I'm familiar with how to drop duplicate rows, and then using the parameter of first
, last
, none
. Nothing too complicated with that and there's plenty of examples (ie here).
However, what I'm looking for is there a way to find the duplicates, but instead of dropping all duplicates and keeping the first, if I have duplicates, keep all duplicates but drop the first:
So instead of "drop if duplicates, keep the first", I want "keep if duplicates, drop first"
Example:
Given this dataframe, and looking at duplicates in cost
column:
ID name type cost
0 0 a bb 1
1 1 a cc 2 <--- there are duplicates, so drop this row
2 1_0 a dd 2
3 2 a ee 3 <--- there are duplicates, so drop this row
4 2_0 a ff 3
5 2_1 a gg 3
6 2_2 a hh 3
If there are duplicates in the cost
column, just drop the first occurrence, but keep the rest.
So my output would be:
ID name type cost
0 0 a bb 1
2 1_0 a dd 2
4 2_0 a ff 3
5 2_1 a gg 3
6 2_2 a hh 3
Heres the sample dataframe:
import pandas as pd
df = pd.DataFrame([
['0', 'a', 'bb', '1'],
['1', 'a', 'cc', '2'],
['1_0', 'a', 'dd', '2'],
['2', 'a', 'ee', '3'],
['2_0', 'a', 'ff', '3'],
['2_1', 'a', 'gg', '3'],
['2_2', 'a', 'hh', '3']], columns = ['ID', 'name', 'type', 'cost'])
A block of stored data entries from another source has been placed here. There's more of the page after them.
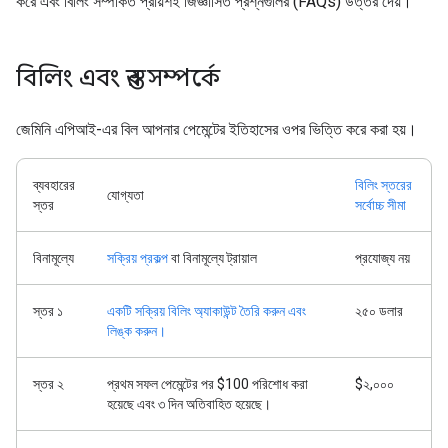
করে এবং বিলিং সম্পর্কিত প্রায়শই জিজ্ঞাসিত প্রশ্নগুলির (FAQs) উত্তর দেয়।
বিলিং এবং স্তর সম্পর্কে
জেমিনি এপিআই-এর বিল আপনার পেমেন্টের ইতিহাসের ওপর ভিত্তি করে করা হয়।
ব্যবহারের
বিলিং স্তরের
যোগ্যতা
স্তর
সর্বোচ্চ সীমা
বিনামূল্যে
সক্রিয় প্রকল্প
বা বিনামূল্যে ট্রায়াল
প্রযোজ্য নয়
স্তর ১
একটি সক্রিয় বিলিং অ্যাকাউন্ট তৈরি করুন এবং
২৫০ ডলার
লিঙ্ক করুন।
স্তর ২
প্রথম সফল পেমেন্টের পর $100 পরিশোধ করা
$২,০০০
হয়েছে এবং ৩ দিন অতিবাহিত হয়েছে।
You can chain 2 masks created by DataFrame.duplicated
with bitwise OR
and filter by boolean indexing
:
df = df[df.duplicated('cost') | ~df.duplicated('cost', keep=False)]
print (df)
ID name type cost
0 0 a bb 1
2 1_0 a dd 2
4 2_0 a ff 3
5 2_1 a gg 3
6 2_2 a hh 3
Detail:
print (df.assign(mask1=df.duplicated('cost'), mask2=~df.duplicated('cost', keep=False)))
ID name type cost mask1 mask2
0 0 a bb 1 False True
1 1 a cc 2 False False
2 1_0 a dd 2 True False
3 2 a ee 3 False False
4 2_0 a ff 3 True False
5 2_1 a gg 3 True False
6 2_2 a hh 3 True False